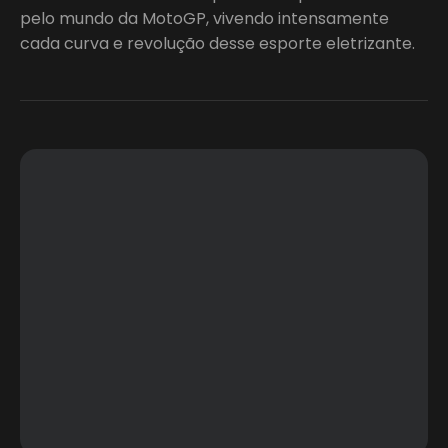
pelo mundo da MotoGP, vivendo intensamente
cada curva e revolução desse esporte eletrizante.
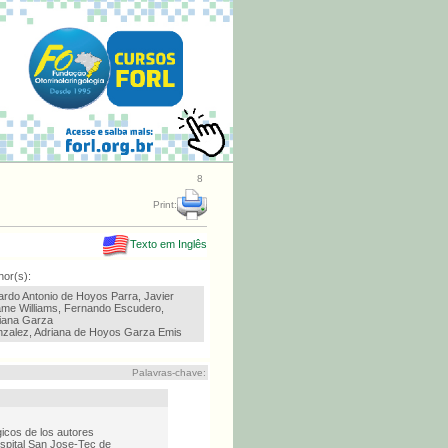
8
Print:
Texto em Inglês
hor(s):
ardo Antonio de Hoyos Parra, Javier
me Williams, Fernando Escudero,
iana Garza
zalez, Adriana de Hoyos Garza Emis
Palavras-chave:
gicos de los autores
ospital San Jose-Tec de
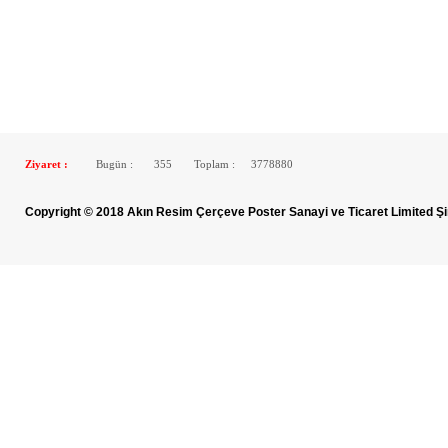
Ziyaret :
Bugün :
355
Toplam :
3778880
Copyright © 2018 Akın Resim Çerçeve Poster Sanayi ve Ticaret Limited Şi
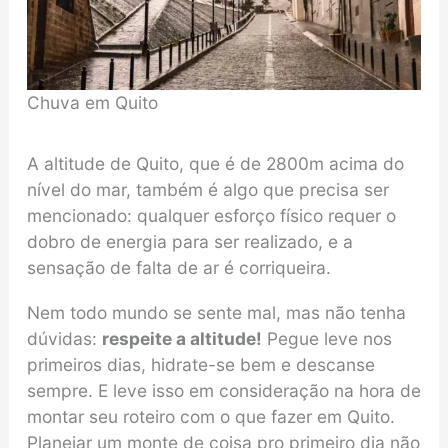
Chuva em Quito
A altitude de Quito, que é de 2800m acima do
nível do mar, também é algo que precisa ser
mencionado: qualquer esforço físico requer o
dobro de energia para ser realizado, e a
sensação de falta de ar é corriqueira.
Nem todo mundo se sente mal, mas não tenha
dúvidas:
respeite a altitude!
Pegue leve nos
primeiros dias, hidrate-se bem e descanse
sempre. E leve isso em consideração na hora de
montar seu roteiro com o que fazer em Quito.
Planejar um monte de coisa pro primeiro dia não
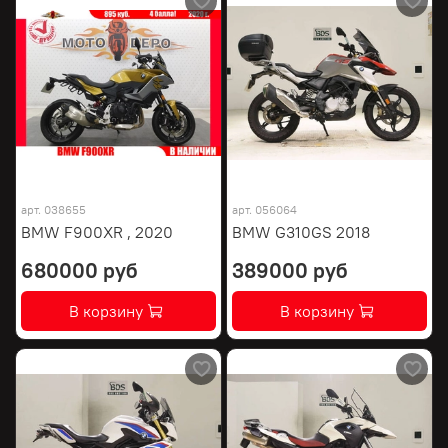
арт.
038655
арт.
056064
BMW F900XR , 2020
BMW G310GS 2018
680000 руб
389000 руб
В корзину
В корзину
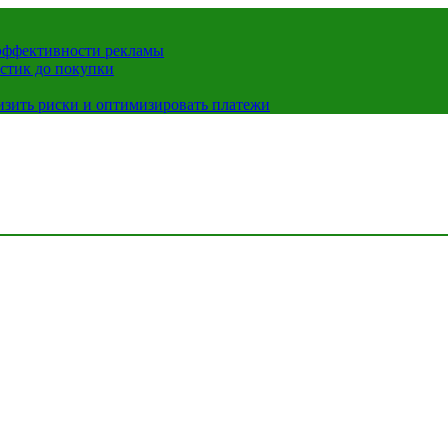
 эффективности рекламы
истик до покупки
низить риски и оптимизировать платежи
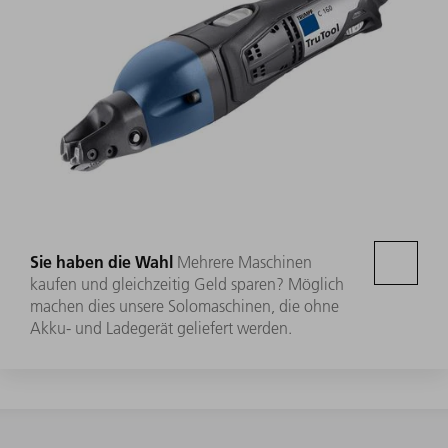
Sie haben die Wahl
Mehrere Maschinen
kaufen und gleichzeitig Geld sparen? Möglich
machen dies unsere Solomaschinen, die ohne
Akku- und Ladegerät geliefert werden.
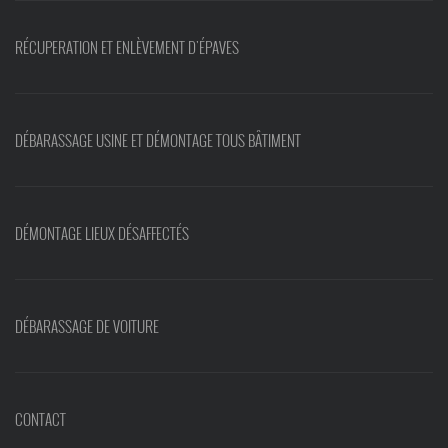
RÉCUPERATION ET ENLÈVEMENT D'ÉPAVES
DÉBARASSAGE USINE ET DÉMONTAGE TOUS BÂTIMENT
DÉMONTAGE LIEUX DÉSAFFECTÉS
DÉBARASSAGE DE VOITURE
CONTACT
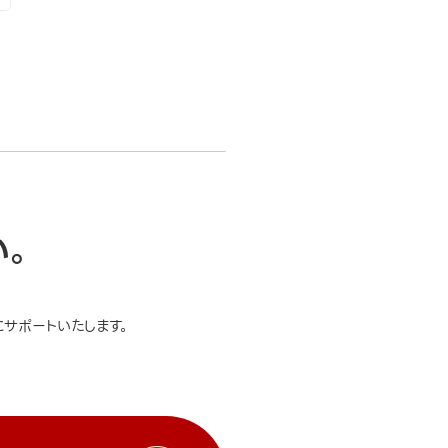
い。
サポートいたします。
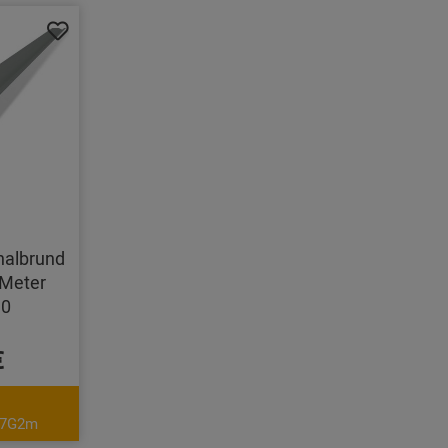
halbrund
Meter
10
€
C7G2m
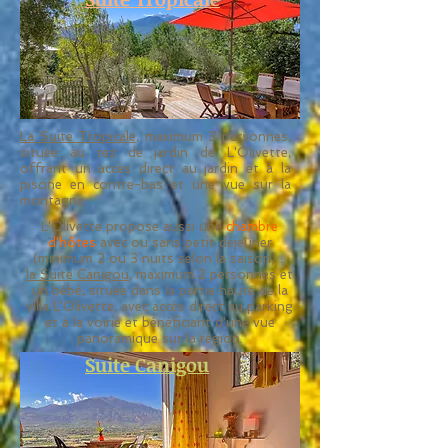
La Suite Tropicale
, maximum 3 personnes,
située au rez de jardin de L'Olivette,
offrant un accès direct au jardin et à la
piscine en contre-bas et une vue sur la
montagne.
L'Olivette propose aussi une
chambre
d'hôtes
avec ou sans petit déjeuner
(minimum 2 ou 3 nuits selon la saison) :
la Suite Canigou
, maximum 2 personnes et
un bébé, située dans la partie haute de la
villa L'Olivette, avec accès direct au parking
et à la voirie et bénéficiant d'une vue
panoramique sur la région.
Suite Canigou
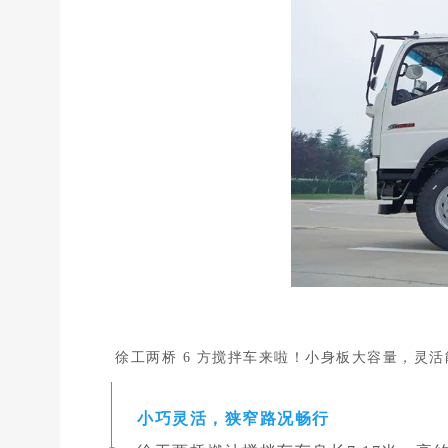
徐工两桥 6 方搅拌车来啦！小身板大容量，灵
小巧灵活，狭窄路况畅行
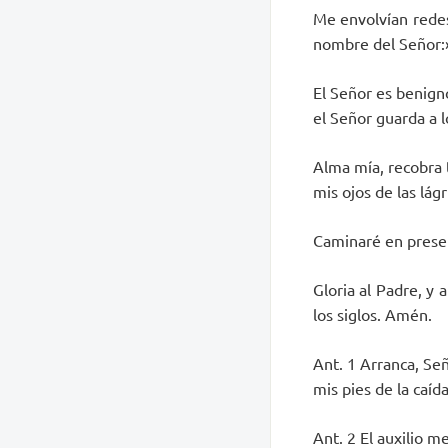
Me envolvían redes
nombre del Señor:»
El Señor es benign
el Señor guarda a l
Alma mía, recobra 
mis ojos de las lág
Caminaré en presenc
Gloria al Padre, y 
los siglos. Amén.
Ant. 1 Arranca, Señ
mis pies de la caída
Ant. 2 El auxilio m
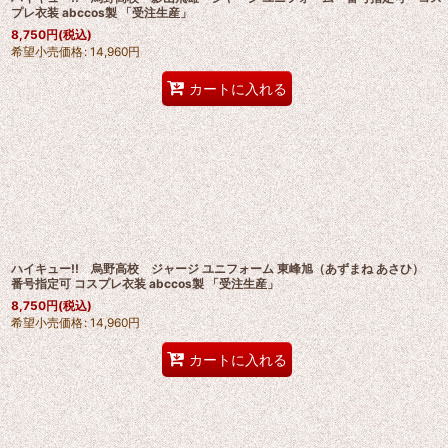
プレ衣装 abccos製 「受注生産」
8,750
円
(税込)
希望小売価格
:
14,960
円
カートに入れる
ハイキュー!! 烏野高校 ジャージ ユニフォーム 東峰旭（あずまね あさひ）
番号指定可 コスプレ衣装 abccos製 「受注生産」
8,750
円
(税込)
希望小売価格
:
14,960
円
カートに入れる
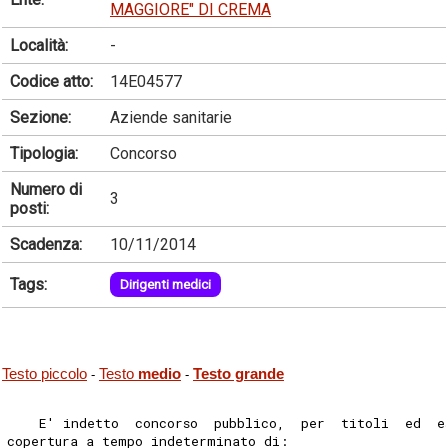
MAGGIORE" DI CREMA
Località:
-
Codice atto:
14E04577
Sezione:
Aziende sanitarie
Tipologia:
Concorso
Numero di
3
posti:
Scadenza:
10/11/2014
Tags:
Dirigenti medici
Testo piccolo
Testo
medio
Testo grande
-
-
    E' indetto  concorso  pubblico,  per  titoli  ed  e
copertura a tempo indeterminato di: 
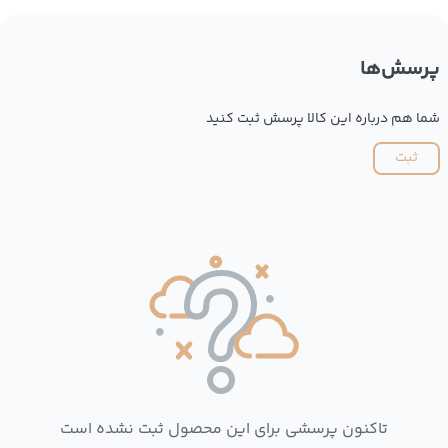
پرسش‌ها
شما هم درباره این کالا پرسش ثبت کنید
ثبت
تاکنون پرسشی برای این محصول ثبت نشده است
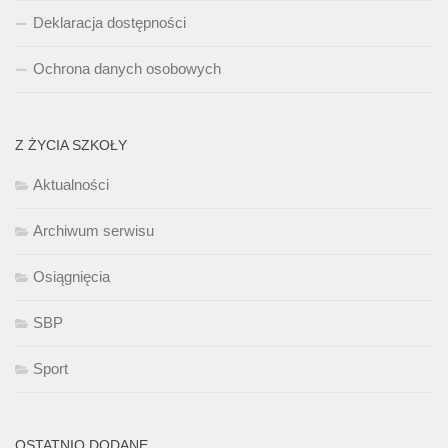
Deklaracja dostępności
Ochrona danych osobowych
Z ŻYCIA SZKOŁY
Aktualności
Archiwum serwisu
Osiągnięcia
SBP
Sport
OSTATNIO DODANE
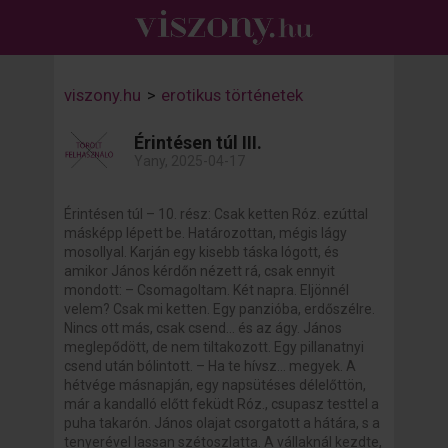
viszony.hu
>
erotikus történetek
Érintésen túl III.
Yany, 2025-04-17
Érintésen túl – 10. rész: Csak ketten Róz. ezúttal
másképp lépett be. Határozottan, mégis lágy
mosollyal. Karján egy kisebb táska lógott, és
amikor János kérdőn nézett rá, csak ennyit
mondott: – Csomagoltam. Két napra. Eljönnél
velem? Csak mi ketten. Egy panzióba, erdőszélre.
Nincs ott más, csak csend… és az ágy. János
meglepődött, de nem tiltakozott. Egy pillanatnyi
csend után bólintott. – Ha te hívsz… megyek. A
hétvége másnapján, egy napsütéses délelőttön,
már a kandalló előtt feküdt Róz., csupasz testtel a
puha takarón. János olajat csorgatott a hátára, s a
tenyerével lassan szétoszlatta. A vállaknál kezdte,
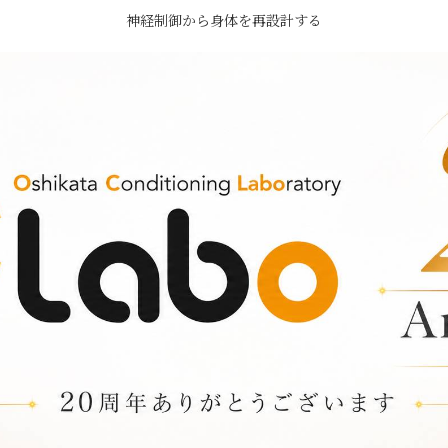
神経制御から身体を再設計する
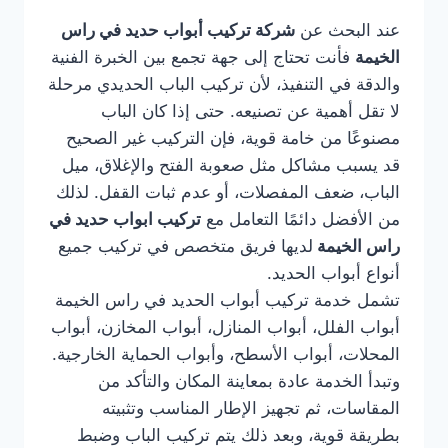
عند البحث عن
شركة تركيب أبواب حديد في راس
الخيمة
فأنت تحتاج إلى جهة تجمع بين الخبرة الفنية
والدقة في التنفيذ، لأن تركيب الباب الحديدي مرحلة
لا تقل أهمية عن تصنيعه. حتى إذا كان الباب
مصنوعًا من خامة قوية، فإن التركيب غير الصحيح
قد يسبب مشاكل مثل صعوبة الفتح والإغلاق، ميل
الباب، ضعف المفصلات، أو عدم ثبات القفل. لذلك
من الأفضل دائمًا التعامل مع
تركيب ابواب حديد في
راس الخيمة
لديها فريق متخصص في تركيب جميع
أنواع أبواب الحديد.
تشمل خدمة تركيب أبواب الحديد في راس الخيمة
أبواب الفلل، أبواب المنازل، أبواب المخازن، أبواب
المحلات، أبواب الأسطح، وأبواب الحماية الخارجية.
وتبدأ الخدمة عادة بمعاينة المكان والتأكد من
المقاسات، ثم تجهيز الإطار المناسب وتثبيته
بطريقة قوية، وبعد ذلك يتم تركيب الباب وضبط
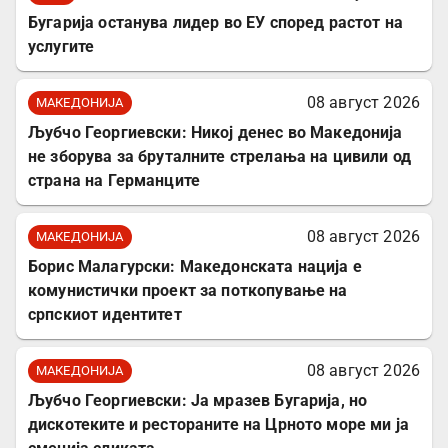
Бугарија останува лидер во ЕУ според растот на
услугите
08 август 2026
МАКЕДОНИЈА
Љубчо Георгиевски: Никој денес во Македонија
не зборува за бруталните стрелања на цивили од
страна на Германците
08 август 2026
МАКЕДОНИЈА
Борис Малагурски: Македонската нација е
комунистички проект за поткопување на
српскиот идентитет
08 август 2026
МАКЕДОНИЈА
Љубчо Георгиевски: Ја мразев Бугарија, но
дискотеките и рестораните на Црното море ми ја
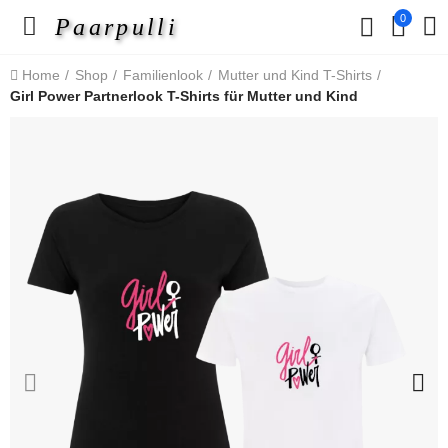
0
Paarpulli
Home
Shop
Familienlook
Mutter und Kind T-Shirts
Girl Power Partnerlook T-Shirts für Mutter und Kind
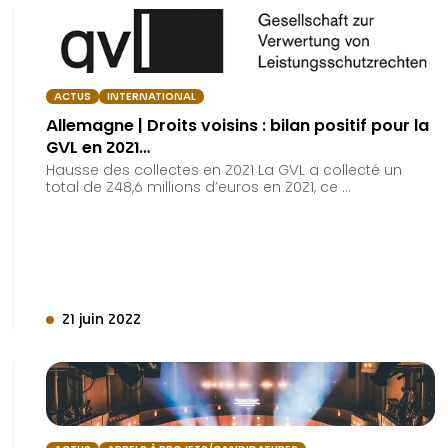
ACTUS
INTERNATIONAL
Allemagne | Droits voisins : bilan positif pour la
GVL en 2021…
Hausse des collectes en 2021 La GVL a collecté un
total de 248,6 millions d’euros en 2021, ce …
21 juin 2022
================
■ Exercise brief: From the entries above, copy every line that holds the word "csend".

■ Written solution:
Nincs ott más, csak csend… és az ágy. János
csend után bólintott. – Ha te hívsz… megyek. A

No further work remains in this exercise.